**To do**
An exact transcription of the lines from the one holding "Mask anything matching" to the end of the entries below, and nothing more, is the required answer. Please omit the pictures.

━━━━━ Listed records

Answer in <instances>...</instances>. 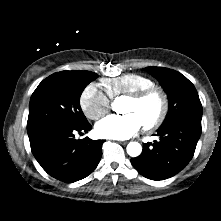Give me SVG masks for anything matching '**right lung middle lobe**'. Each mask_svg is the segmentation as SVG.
<instances>
[{"mask_svg":"<svg viewBox=\"0 0 221 221\" xmlns=\"http://www.w3.org/2000/svg\"><path fill=\"white\" fill-rule=\"evenodd\" d=\"M97 77L91 71L74 70L57 72L44 79L30 99L28 134L47 124L88 122L80 107V96Z\"/></svg>","mask_w":221,"mask_h":221,"instance_id":"right-lung-middle-lobe-1","label":"right lung middle lobe"}]
</instances>
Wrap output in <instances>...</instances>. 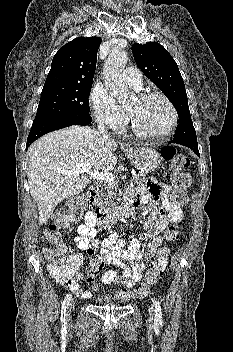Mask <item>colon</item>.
Wrapping results in <instances>:
<instances>
[{"label":"colon","instance_id":"1","mask_svg":"<svg viewBox=\"0 0 233 352\" xmlns=\"http://www.w3.org/2000/svg\"><path fill=\"white\" fill-rule=\"evenodd\" d=\"M162 158L169 162L175 173L172 178L174 190L171 192L170 200L182 206L187 202L186 189L190 184V177L182 170L189 165V160L186 156L178 153L172 146H164L161 149ZM85 199L82 196L75 197L70 204V207L63 213H58L54 216L53 222L46 230V238L51 243L50 246L43 248L45 258L49 262V272L56 279H66L70 277L74 268L68 262L64 255V246L60 240L58 230L65 228L69 224L78 221L85 211ZM178 227L170 226L165 232V238L168 241H173L178 238ZM107 265V257L99 253L95 255L89 262L87 269V282L96 290V278L101 273L102 269ZM163 266L158 262H154L145 275L144 282L139 285L133 292L126 289L116 291L115 296L121 300H127L131 297H145L149 293L151 286L155 285L162 274Z\"/></svg>","mask_w":233,"mask_h":352}]
</instances>
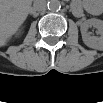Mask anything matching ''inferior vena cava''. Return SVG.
Segmentation results:
<instances>
[{"mask_svg": "<svg viewBox=\"0 0 103 103\" xmlns=\"http://www.w3.org/2000/svg\"><path fill=\"white\" fill-rule=\"evenodd\" d=\"M33 9L38 12L44 11L46 9V2L44 0H36L33 4Z\"/></svg>", "mask_w": 103, "mask_h": 103, "instance_id": "1", "label": "inferior vena cava"}]
</instances>
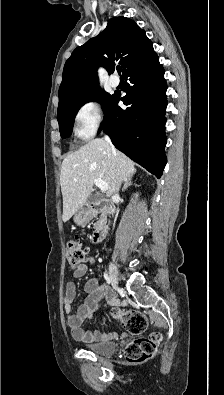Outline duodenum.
<instances>
[{
	"instance_id": "duodenum-1",
	"label": "duodenum",
	"mask_w": 224,
	"mask_h": 395,
	"mask_svg": "<svg viewBox=\"0 0 224 395\" xmlns=\"http://www.w3.org/2000/svg\"><path fill=\"white\" fill-rule=\"evenodd\" d=\"M90 213L95 215L99 210L111 211L112 205L106 199H100L97 202H93L89 205ZM107 227L106 225L102 224L98 226L92 235V241L95 244H98L104 240L106 237Z\"/></svg>"
}]
</instances>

━━━━━━━━━━

**Exercise output**
Mask anything matching ''inferior vena cava''. Return SVG.
Segmentation results:
<instances>
[{"mask_svg": "<svg viewBox=\"0 0 103 103\" xmlns=\"http://www.w3.org/2000/svg\"><path fill=\"white\" fill-rule=\"evenodd\" d=\"M33 9L38 12L44 11L46 9V2L44 0H36L33 4Z\"/></svg>", "mask_w": 103, "mask_h": 103, "instance_id": "1", "label": "inferior vena cava"}]
</instances>
Outline duodenum.
<instances>
[{
	"instance_id": "duodenum-1",
	"label": "duodenum",
	"mask_w": 224,
	"mask_h": 395,
	"mask_svg": "<svg viewBox=\"0 0 224 395\" xmlns=\"http://www.w3.org/2000/svg\"><path fill=\"white\" fill-rule=\"evenodd\" d=\"M90 213L95 215L99 210L111 211L112 205L106 199H100L97 202H93L89 205ZM107 227L106 225L102 224L98 226L92 235V241L95 244H98L104 240L106 237Z\"/></svg>"
}]
</instances>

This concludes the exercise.